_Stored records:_
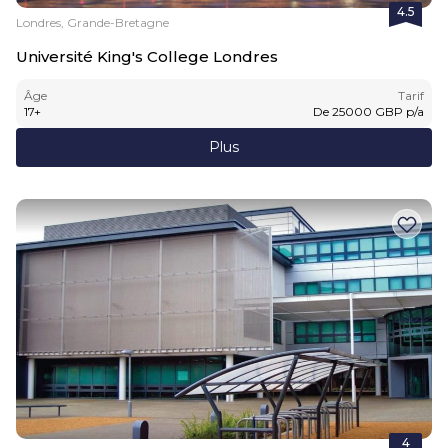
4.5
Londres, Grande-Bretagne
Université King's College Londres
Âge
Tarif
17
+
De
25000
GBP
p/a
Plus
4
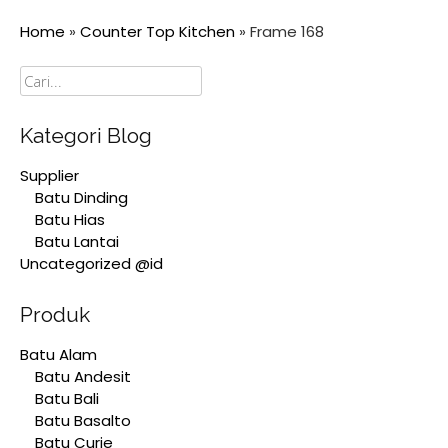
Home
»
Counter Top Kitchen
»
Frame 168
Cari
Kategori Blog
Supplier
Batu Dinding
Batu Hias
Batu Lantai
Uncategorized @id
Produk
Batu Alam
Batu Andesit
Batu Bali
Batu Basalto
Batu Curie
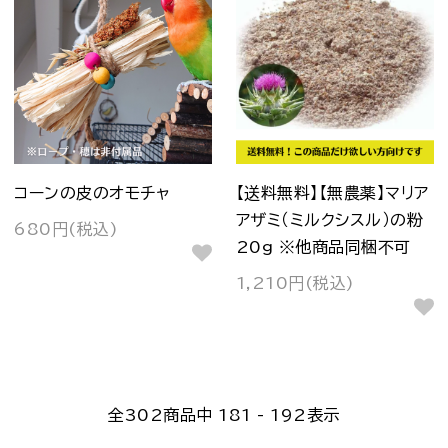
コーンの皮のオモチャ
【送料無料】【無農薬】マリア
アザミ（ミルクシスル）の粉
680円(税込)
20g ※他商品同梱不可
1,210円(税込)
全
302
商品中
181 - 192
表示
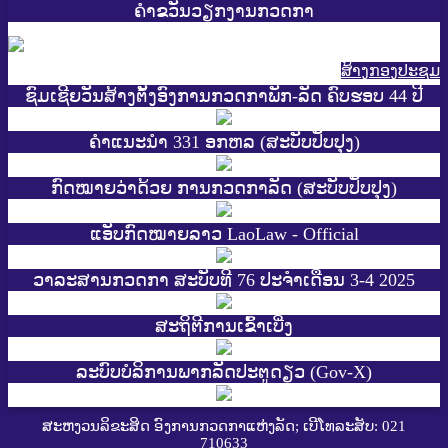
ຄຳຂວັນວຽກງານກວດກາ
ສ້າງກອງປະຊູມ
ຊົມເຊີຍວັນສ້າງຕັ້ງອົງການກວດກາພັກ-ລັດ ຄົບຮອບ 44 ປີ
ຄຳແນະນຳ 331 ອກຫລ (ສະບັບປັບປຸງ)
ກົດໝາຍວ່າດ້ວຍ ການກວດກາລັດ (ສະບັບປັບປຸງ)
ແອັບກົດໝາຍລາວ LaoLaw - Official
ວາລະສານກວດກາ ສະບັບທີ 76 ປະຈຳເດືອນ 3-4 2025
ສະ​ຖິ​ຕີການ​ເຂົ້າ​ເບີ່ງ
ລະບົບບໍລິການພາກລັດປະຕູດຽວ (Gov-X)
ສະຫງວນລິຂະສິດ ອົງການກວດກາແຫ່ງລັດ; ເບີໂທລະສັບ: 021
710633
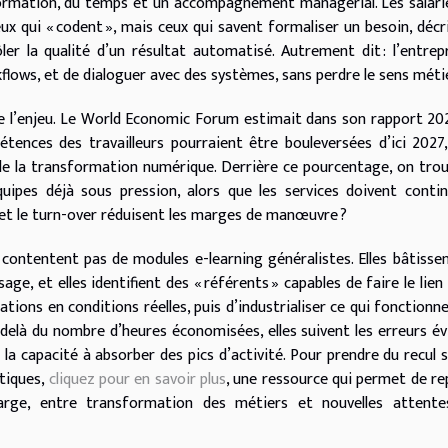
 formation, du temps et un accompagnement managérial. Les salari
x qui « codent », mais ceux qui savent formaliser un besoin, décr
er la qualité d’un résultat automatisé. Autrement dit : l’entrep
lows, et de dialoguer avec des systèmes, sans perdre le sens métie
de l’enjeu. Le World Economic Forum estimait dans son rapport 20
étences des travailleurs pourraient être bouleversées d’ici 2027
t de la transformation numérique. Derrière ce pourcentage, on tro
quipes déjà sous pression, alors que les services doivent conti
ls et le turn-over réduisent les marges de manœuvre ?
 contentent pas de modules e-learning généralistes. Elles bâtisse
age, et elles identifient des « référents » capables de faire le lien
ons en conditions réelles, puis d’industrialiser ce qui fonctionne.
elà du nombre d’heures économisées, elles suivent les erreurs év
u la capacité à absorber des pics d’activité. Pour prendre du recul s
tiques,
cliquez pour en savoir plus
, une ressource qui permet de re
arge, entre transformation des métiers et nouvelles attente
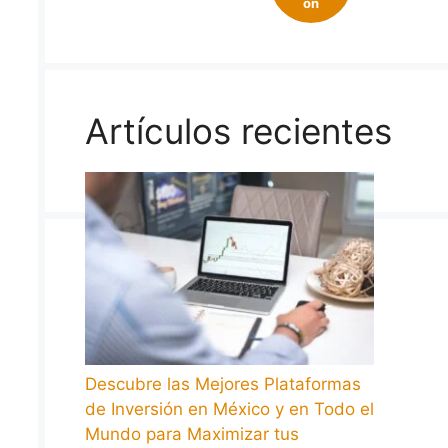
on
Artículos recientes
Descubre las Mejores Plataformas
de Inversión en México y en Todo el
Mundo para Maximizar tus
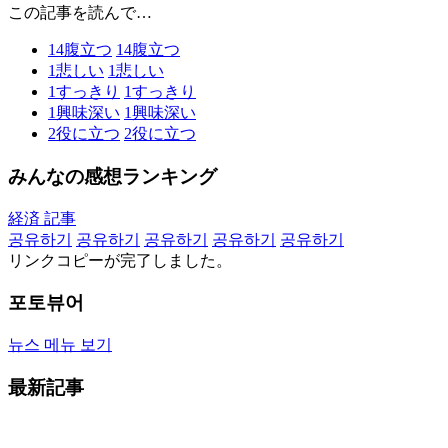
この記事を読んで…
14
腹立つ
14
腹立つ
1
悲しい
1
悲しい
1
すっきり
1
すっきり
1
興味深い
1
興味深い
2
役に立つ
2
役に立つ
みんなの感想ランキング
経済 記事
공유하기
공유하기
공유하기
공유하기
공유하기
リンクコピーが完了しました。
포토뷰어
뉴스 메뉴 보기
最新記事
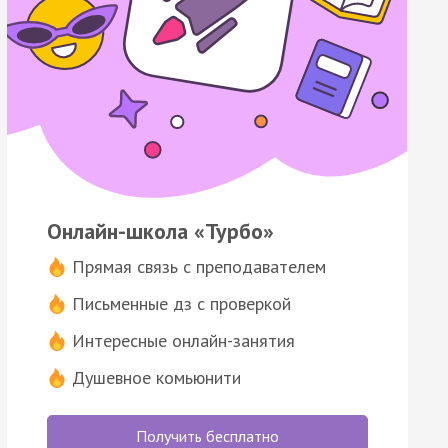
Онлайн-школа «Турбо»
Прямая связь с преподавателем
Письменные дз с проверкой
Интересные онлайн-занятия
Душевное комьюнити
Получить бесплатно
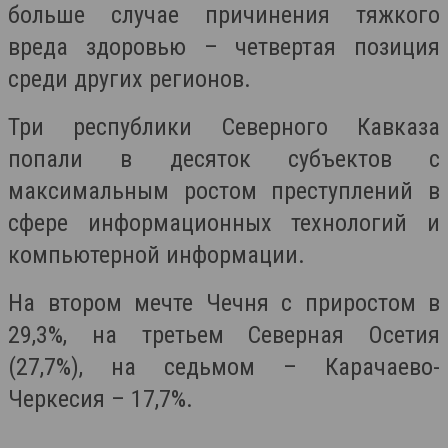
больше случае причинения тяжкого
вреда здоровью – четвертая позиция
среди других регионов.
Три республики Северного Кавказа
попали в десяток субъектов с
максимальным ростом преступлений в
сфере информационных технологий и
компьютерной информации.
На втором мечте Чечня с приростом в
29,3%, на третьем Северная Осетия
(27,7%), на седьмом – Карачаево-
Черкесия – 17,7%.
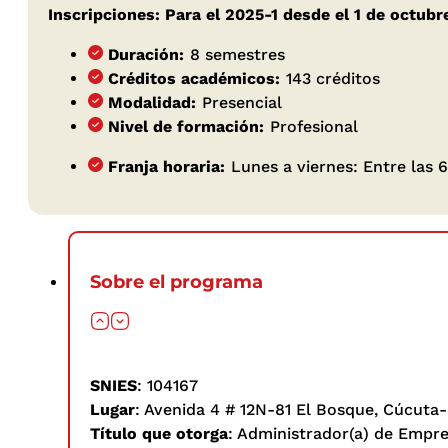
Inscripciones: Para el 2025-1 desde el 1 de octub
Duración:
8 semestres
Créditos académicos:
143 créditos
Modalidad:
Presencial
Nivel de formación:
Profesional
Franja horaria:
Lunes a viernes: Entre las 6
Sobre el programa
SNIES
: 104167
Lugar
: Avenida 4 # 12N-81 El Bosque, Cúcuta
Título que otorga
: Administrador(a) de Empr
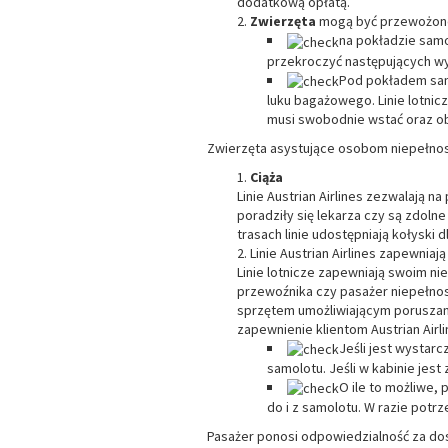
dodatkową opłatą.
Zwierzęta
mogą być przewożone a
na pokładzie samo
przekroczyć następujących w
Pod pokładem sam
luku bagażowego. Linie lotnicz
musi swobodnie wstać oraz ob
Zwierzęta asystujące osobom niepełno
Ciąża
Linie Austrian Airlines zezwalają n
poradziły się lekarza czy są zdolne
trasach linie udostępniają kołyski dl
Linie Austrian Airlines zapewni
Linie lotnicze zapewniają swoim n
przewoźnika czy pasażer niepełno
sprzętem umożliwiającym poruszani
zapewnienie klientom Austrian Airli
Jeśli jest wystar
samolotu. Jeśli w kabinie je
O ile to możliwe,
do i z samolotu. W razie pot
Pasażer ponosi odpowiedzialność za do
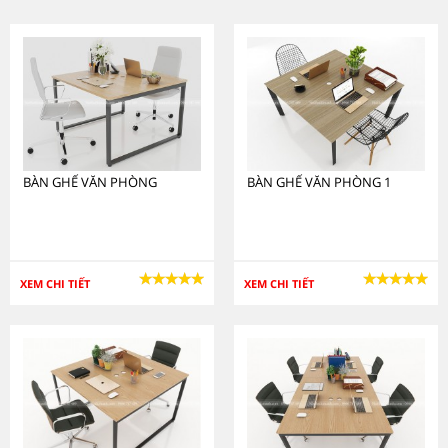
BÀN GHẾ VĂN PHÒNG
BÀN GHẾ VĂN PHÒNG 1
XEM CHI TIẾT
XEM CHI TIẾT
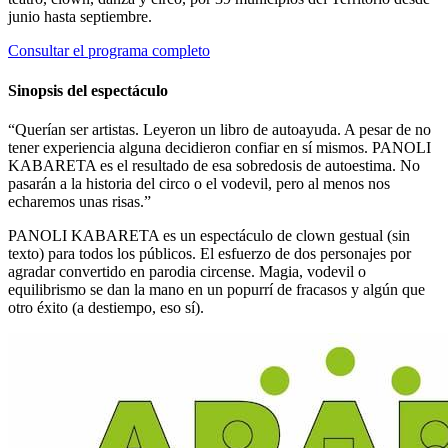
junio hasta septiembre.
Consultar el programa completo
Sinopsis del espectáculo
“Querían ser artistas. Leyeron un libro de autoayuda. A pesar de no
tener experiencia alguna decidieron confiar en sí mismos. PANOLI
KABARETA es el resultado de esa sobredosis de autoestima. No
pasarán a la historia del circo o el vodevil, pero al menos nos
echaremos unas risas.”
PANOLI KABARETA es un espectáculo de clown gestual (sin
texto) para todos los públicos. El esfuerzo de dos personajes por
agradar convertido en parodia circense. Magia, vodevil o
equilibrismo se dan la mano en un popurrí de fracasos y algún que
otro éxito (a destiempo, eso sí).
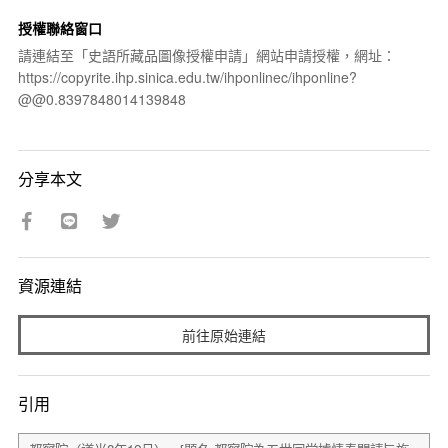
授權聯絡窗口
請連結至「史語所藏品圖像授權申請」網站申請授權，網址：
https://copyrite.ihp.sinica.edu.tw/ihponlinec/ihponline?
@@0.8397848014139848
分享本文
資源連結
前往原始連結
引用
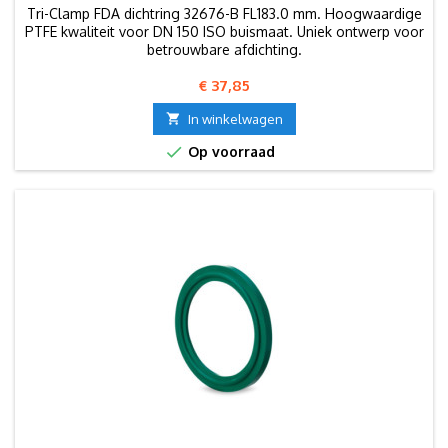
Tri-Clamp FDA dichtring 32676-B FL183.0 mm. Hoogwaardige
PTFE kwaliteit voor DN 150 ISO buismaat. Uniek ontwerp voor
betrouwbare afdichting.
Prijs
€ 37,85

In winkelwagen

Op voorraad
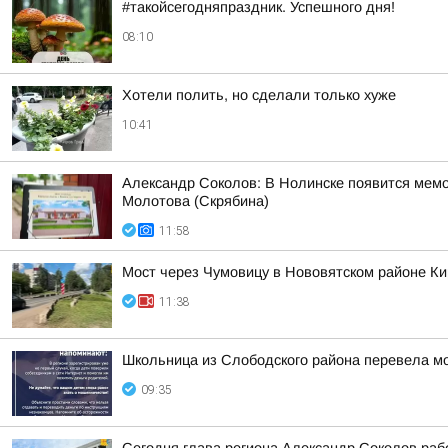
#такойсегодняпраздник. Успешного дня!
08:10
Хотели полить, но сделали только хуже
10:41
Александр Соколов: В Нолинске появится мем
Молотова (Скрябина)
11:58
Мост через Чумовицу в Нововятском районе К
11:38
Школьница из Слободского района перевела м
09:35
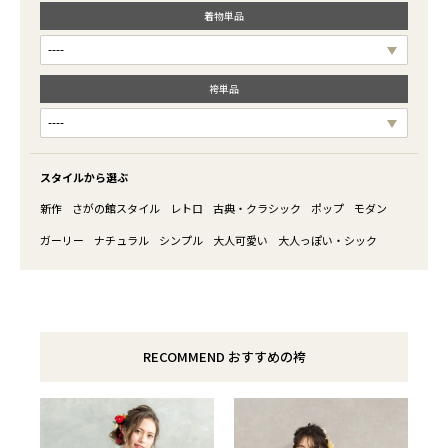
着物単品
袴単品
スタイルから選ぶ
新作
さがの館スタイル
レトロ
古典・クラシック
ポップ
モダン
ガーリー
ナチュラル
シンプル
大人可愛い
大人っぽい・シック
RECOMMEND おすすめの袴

_WHAT TO DO:_
Set down all of the data word for word; no pictures belong in it.

_TASK OUTPUT:_
4.5
Londres, Grande-Bretagne
Université King's College Londres
Âge
Tarif
17
+
De
25000
GBP
p/a
Plus
4
Home
»
Counter Top Kitchen
»
Frame 168
Cari
Kategori Blog
Supplier
Batu Dinding
Batu Hias
Batu Lantai
Uncategorized @id
Produk
Batu Alam
Batu Andesit
Batu Bali
Batu Basalto
Batu Curie
コーンの皮のオモチャ
【送料無料】【無農薬】マリア
アザミ（ミルクシスル）の粉
680円(税込)
20g ※他商品同梱不可
1,210円(税込)
全
302
商品中
181 - 192
表示
ຄຳຂວັນວຽກງານກວດກາ
ສ້າງກອງປະຊູມ
ຊົມເຊີຍວັນສ້າງຕັ້ງອົງການກວດກາພັກ-ລັດ ຄົບຮອບ 44 ປີ
ຄຳແນະນຳ 331 ອກຫລ (ສະບັບປັບປຸງ)
ກົດໝາຍວ່າດ້ວຍ ການກວດກາລັດ (ສະບັບປັບປຸງ)
ແອັບກົດໝາຍລາວ LaoLaw - Official
ວາລະສານກວດກາ ສະບັບທີ 76 ປະຈຳເດືອນ 3-4 2025
ສະ​ຖິ​ຕີການ​ເຂົ້າ​ເບີ່ງ
ລະບົບບໍລິການພາກລັດປະຕູດຽວ (Gov-X)
ສະຫງວນລິຂະສິດ ອົງການກວດກາແຫ່ງລັດ; ເບີໂທລະສັບ: 021
710633
 formation, du temps et un accompagnement managérial. Les salari
x qui « codent », mais ceux qui savent formaliser un besoin, décr
er la qualité d’un résultat automatisé. Autrement dit : l’entrep
lows, et de dialoguer avec des systèmes, sans perdre le sens métie
de l’enjeu. Le World Economic Forum estimait dans son rapport 20
étences des travailleurs pourraient être bouleversées d’ici 2027
t de la transformation numérique. Derrière ce pourcentage, on tro
quipes déjà sous pression, alors que les services doivent conti
ls et le turn-over réduisent les marges de manœuvre ?
 contentent pas de modules e-learning généralistes. Elles bâtisse
age, et elles identifient des « référents » capables de faire le lien
ons en conditions réelles, puis d’industrialiser ce qui fonctionne.
elà du nombre d’heures économisées, elles suivent les erreurs év
u la capacité à absorber des pics d’activité. Pour prendre du recul s
tiques,
cliquez pour en savoir plus
, une ressource qui permet de re
arge, entre transformation des métiers et nouvelles attente
on
Artículos recientes
Descubre las Mejores Plataformas
de Inversión en México y en Todo el
Mundo para Maximizar tus
この記事を読んで…
14
腹立つ
14
腹立つ
1
悲しい
1
悲しい
1
すっきり
1
すっきり
1
興味深い
1
興味深い
2
役に立つ
2
役に立つ
みんなの感想ランキング
経済 記事
공유하기
공유하기
공유하기
공유하기
공유하기
リンクコピーが完了しました。
포토뷰어
뉴스 메뉴 보기
最新記事
Онлайн-школа «Турбо»
Прямая связь с преподавателем
Письменные дз с проверкой
Интересные онлайн-занятия
Душевное комьюнити
Получить бесплатно
больше случае причинения тяжкого
вреда здоровью – четвертая позиция
среди других регионов.
Три республики Северного Кавказа
попали в десяток субъектов с
максимальным ростом преступлений в
сфере информационных технологий и
компьютерной информации.
На втором мечте Чечня с приростом в
29,3%, на третьем Северная Осетия
(27,7%), на седьмом – Карачаево-
Черкесия – 17,7%.
Inscripciones: Para el 2025-1 desde el 1 de octub
Duración:
8 semestres
Créditos académicos:
143 créditos
Modalidad:
Presencial
Nivel de formación:
Profesional
Franja horaria:
Lunes a viernes: Entre las 6
Sobre el programa
SNIES
: 104167
Lugar
: Avenida 4 # 12N-81 El Bosque, Cúcuta
Título que otorga
: Administrador(a) de Empr
dodatkową opłatą.
Zwierzęta
mogą być przewożone a
na pokładzie samo
przekroczyć następujących w
Pod pokładem sam
luku bagażowego. Linie lotnicz
musi swobodnie wstać oraz ob
Zwierzęta asystujące osobom niepełno
Ciąża
Linie Austrian Airlines zezwalają n
poradziły się lekarza czy są zdolne
trasach linie udostępniają kołyski dl
Linie Austrian Airlines zapewni
Linie lotnicze zapewniają swoim n
przewoźnika czy pasażer niepełno
sprzętem umożliwiającym poruszani
zapewnienie klientom Austrian Airli
Jeśli jest wystar
samolotu. Jeśli w kabinie je
O ile to możliwe,
do i z samolotu. W razie pot
Pasażer ponosi odpowiedzialność za do
BÀN GHẾ VĂN PHÒNG
BÀN GHẾ VĂN PHÒNG 1
XEM CHI TIẾT
XEM CHI TIẾT
junio hasta septiembre.
Consultar el programa completo
Sinopsis del espectáculo
“Querían ser artistas. Leyeron un libro de autoayuda. A pesar de no
tener experiencia alguna decidieron confiar en sí mismos. PANOLI
KABARETA es el resultado de esa sobredosis de autoestima. No
pasarán a la historia del circo o el vodevil, pero al menos nos
echaremos unas risas.”
PANOLI KABARETA es un espectáculo de clown gestual (sin
texto) para todos los públicos. El esfuerzo de dos personajes por
agradar convertido en parodia circense. Magia, vodevil o
equilibrismo se dan la mano en un popurrí de fracasos y algún que
otro éxito (a destiempo, eso sí).
授權聯絡窗口
請連結至「史語所藏品圖像授權申請」網站申請授權，網址：
https://copyrite.ihp.sinica.edu.tw/ihponlinec/ihponline?
@@0.8397848014139848
分享本文
資源連結
前往原始連結
引用
Tri-Clamp FDA dichtring 32676-B FL183.0 mm. Hoogwaardige
PTFE kwaliteit voor DN 150 ISO buismaat. Uniek ontwerp voor
betrouwbare afdichting.
Prijs
€ 37,85

In winkelwagen

Op voorraad
#такойсегодняпраздник. Успешного дня!
08:10
Хотели полить, но сделали только хуже
10:41
Александр Соколов: В Нолинске появится мем
Молотова (Скрябина)
11:58
Мост через Чумовицу в Нововятском районе К
11:38
Школьница из Слободского района перевела м
09:35
着物単品
袴単品
スタイルから選ぶ
新作
さがの館スタイル
レトロ
古典・クラシック
ポップ
モダン
ガーリー
ナチュラル
シンプル
大人可愛い
大人っぽい・シック
RECOMMEND おすすめの袴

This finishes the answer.